In the commercial sphere, many such investigations simply comprise searching through emails and documents or looking for evidence of files being downloaded or copied, but it can also include searching for items that have been deleted in an attempt by miscreants to cover their tracks.

As Simon Janes, international operations director at digital forensics consultancy, ibas, points out: "Much of the real value evidence is not what you'd find on the screen. It's often in the system files and unallocated areas where you find the real facts so you have to know what you're doing."

One of the problems with undertaking investigations of this type, however, is that it can cause disruption to the business, especially if a number of machines are involved, and so it has to be worth the organisation's while to make such a serious commitment.
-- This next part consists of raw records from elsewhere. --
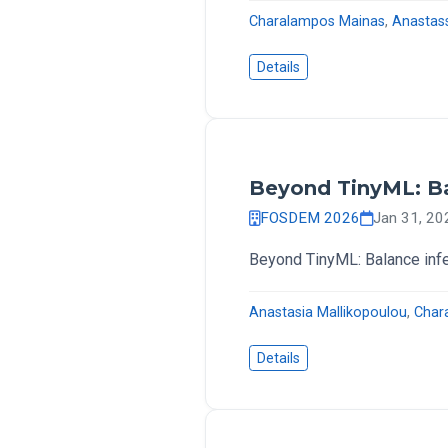
Charalampos Mainas
,
Anastas
Details
Beyond TinyML: Ba
FOSDEM 2026
Jan 31, 2
Beyond TinyML: Balance inf
Anastasia Mallikopoulou
,
Char
Details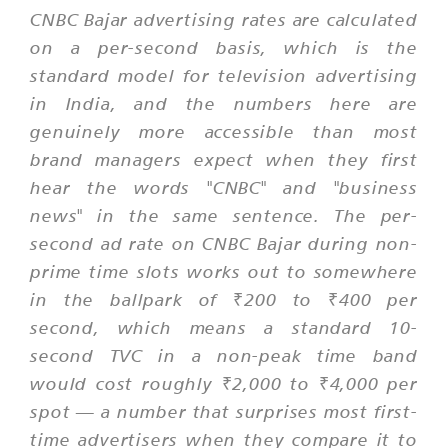
CNBC Bajar advertising rates are calculated
on a per-second basis, which is the
standard model for television advertising
in India, and the numbers here are
genuinely more accessible than most
brand managers expect when they first
hear the words "CNBC" and "business
news" in the same sentence. The per-
second ad rate on CNBC Bajar during non-
prime time slots works out to somewhere
in the ballpark of ₹200 to ₹400 per
second, which means a standard 10-
second TVC in a non-peak time band
would cost roughly ₹2,000 to ₹4,000 per
spot — a number that surprises most first-
time advertisers when they compare it to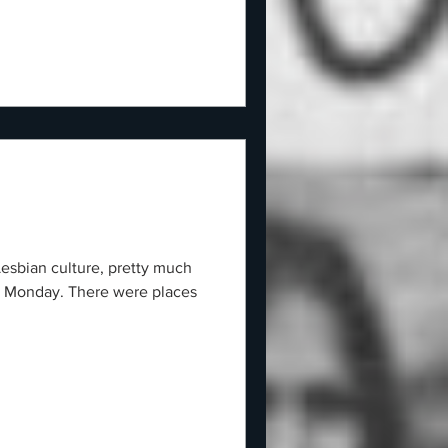
Lesbian culture, pretty much
g Monday. There were places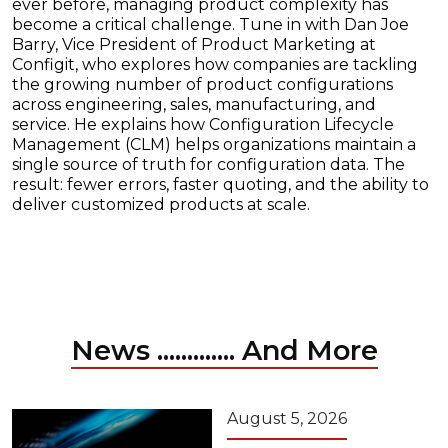
ever before, managing product complexity has
become a critical challenge. Tune in with Dan Joe
Barry, Vice President of Product Marketing at
Configit, who explores how companies are tackling
the growing number of product configurations
across engineering, sales, manufacturing, and
service. He explains how Configuration Lifecycle
Management (CLM) helps organizations maintain a
single source of truth for configuration data. The
result: fewer errors, faster quoting, and the ability to
deliver customized products at scale.
News ............. And More
August 5, 2026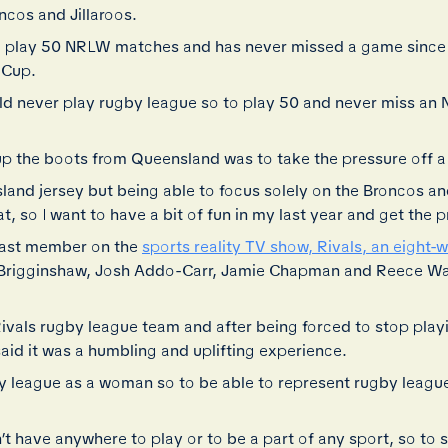
ncos and Jillaroos.
 to play 50 NRLW matches and has never missed a game sinc
 Cup.
ld never play rugby league so to play 50 and never miss a
 the boots from Queensland was to take the pressure off a li
and jersey but being able to focus solely on the Broncos and
at, so I want to have a bit of fun in my last year and get the 
 cast member on the
sports reality TV show, Rivals, an eight-
Brigginshaw, Josh Addo-Carr, Jamie Chapman and Reece Wal
Rivals rugby league team and after being forced to stop play
aid it was a humbling and uplifting experience.
y league as a woman so to be able to represent rugby league 
n’t have anywhere to play or to be a part of any sport, so to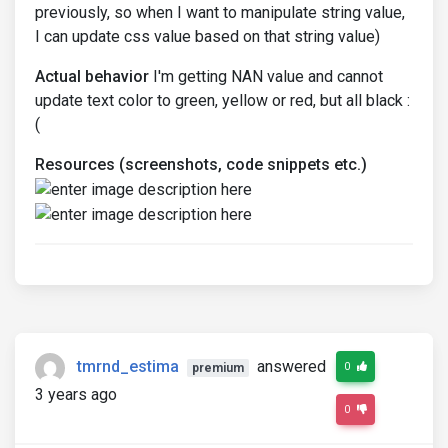
previously, so when I want to manipulate string value,
I can update css value based on that string value)
Actual behavior
I'm getting NAN value and cannot
update text color to green, yellow or red, but all black :
(
Resources (screenshots, code snippets etc.)
tmrnd_estima
answered
0
premium
3 years ago
0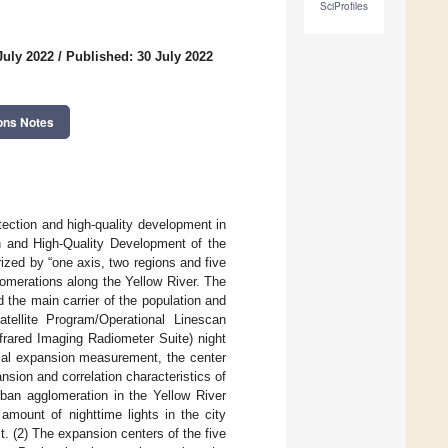
SciProfiles
July 2022
/
Published: 30 July 2022
ons Notes
ection and high-quality development in
n and High-Quality Development of the
zed by “one axis, two regions and five
lomerations along the Yellow River. The
 the main carrier of the population and
tellite Program/Operational Linescan
frared Imaging Radiometer Suite) night
ial expansion measurement, the center
nsion and correlation characteristics of
rban agglomeration in the Yellow River
amount of nighttime lights in the city
st. (2) The expansion centers of the five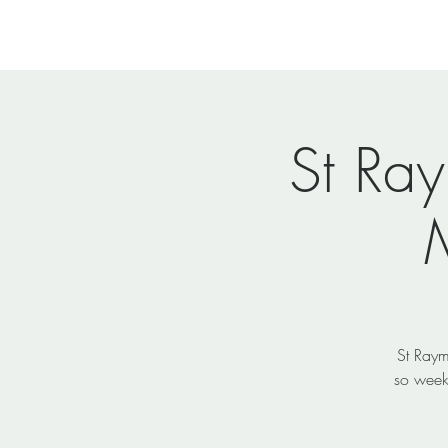
Home
Newsletters
Eve
St Ra
St Raym
so week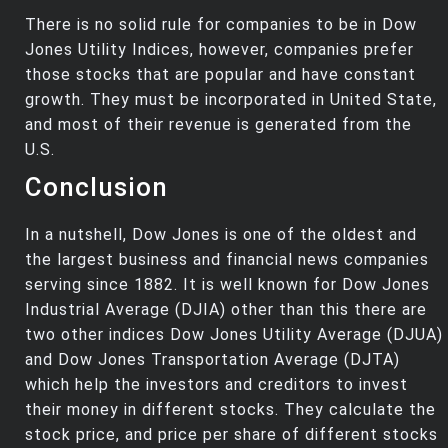
There is no solid rule for companies to be in Dow
Jones Utility Indices, however, companies prefer
those stocks that are popular and have constant
growth. They must be incorporated in United State,
and most of their revenue is generated from the
U.S.
Conclusion
In a nutshell, Dow Jones is one of the oldest and
the largest business and financial news companies
serving since 1882. It is well known for Dow Jones
Industrial Average (DJIA) other than this there are
two other indices Dow Jones Utility Average (DJUA)
and Dow Jones Transportation Average (DJTA)
which help the investors and creditors to invest
their money in different stocks. They calculate the
stock price, and price per share of different stocks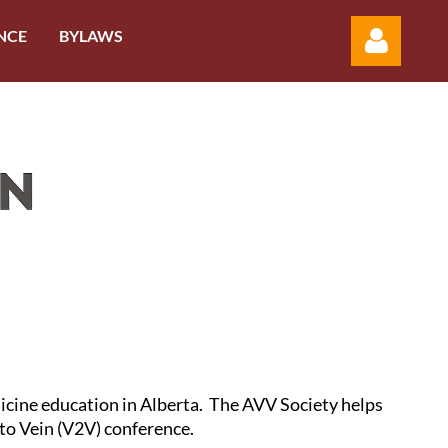
NCE
BYLAWS
Log in
dicine education in Alberta. The AVV Society helps
 to Vein (V2V) conference.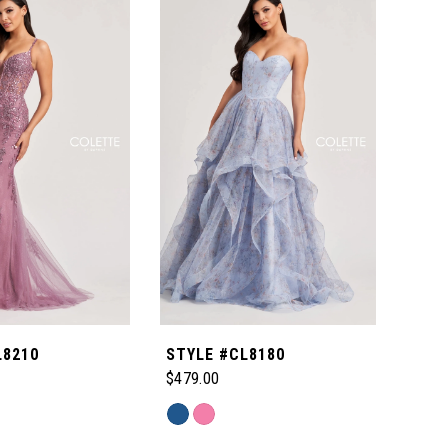
L8210
STYLE #CL8180
STY
$479.00
$599
Skip
Skip
Color
Color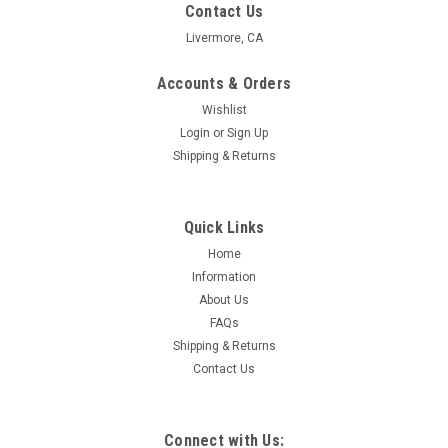
Contact Us
Livermore, CA
Accounts & Orders
Wishlist
Login
or
Sign Up
Shipping & Returns
Quick Links
Home
Information
About Us
FAQs
Shipping & Returns
Contact Us
Connect with Us: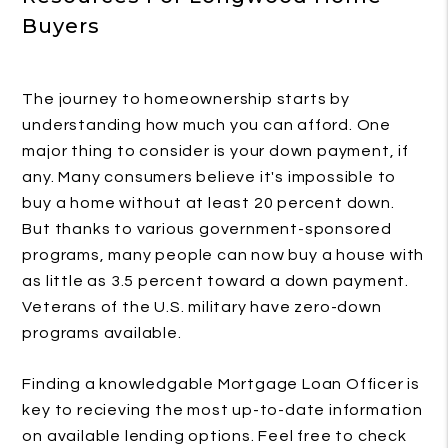
Buyers
The journey to homeownership starts by
understanding how much you can afford. One
major thing to consider is your down payment, if
any. Many consumers believe it's impossible to
buy a home without at least 20 percent down.
But thanks to various government-sponsored
programs, many people can now buy a house with
as little as 3.5 percent toward a down payment.
Veterans of the U.S. military have zero-down
programs available.
Finding a knowledgable Mortgage Loan Officer is
key to recieving the most up-to-date information
on available lending options. Feel free to check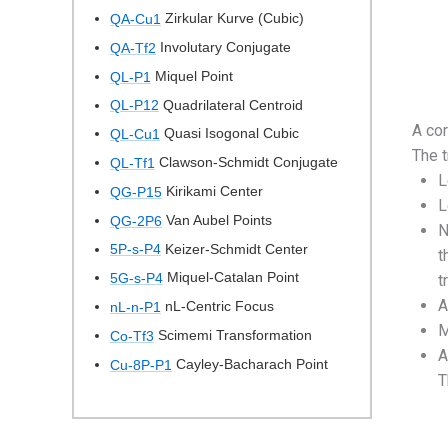
Zirkular Kurve (Cubic)
QA-Cu1
Involutary Conjugate
QA-Tf2
Miquel Point
QL-P1
Quadrilateral Centroid
QL-P12
A cor
Quasi Isogonal Cubic
QL-Cu1
The 
Clawson-Schmidt Conjugate
QL-Tf1
L
Kirikami Center
QG-P15
L
Van Aubel Points
QG-2P6
N
Keizer-Schmidt Center
5P-s-P4
t
Miquel-Catalan Point
5G-s-P4
t
A
nL-Centric Focus
nL-n-P1
M
Scimemi Transformation
Co-Tf3
A
Cayley-Bacharach Point
Cu-8P-P1
T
As to what the future holds, meanwhile, it seems probable that over the next three to five years, as risk mitigation continues to creep higher up the corporate agenda, digital forensics will become more commonplace as companies of all sizes discover that incident management is no longer enough.

This is not least because digital technologies, ranging from mobile phones to PDAs and global positioning systems in cars, are becoming ever more integrated into people's daily lives and so demand for specialists that can analyse data to establish exactly what happened, how and when is only likely to grow.

As Douglas concludes: "When the outcome has a high stake, then it becomes only natural that the boardroom will want to deploy every tool that it can in order to get a handle on the situation."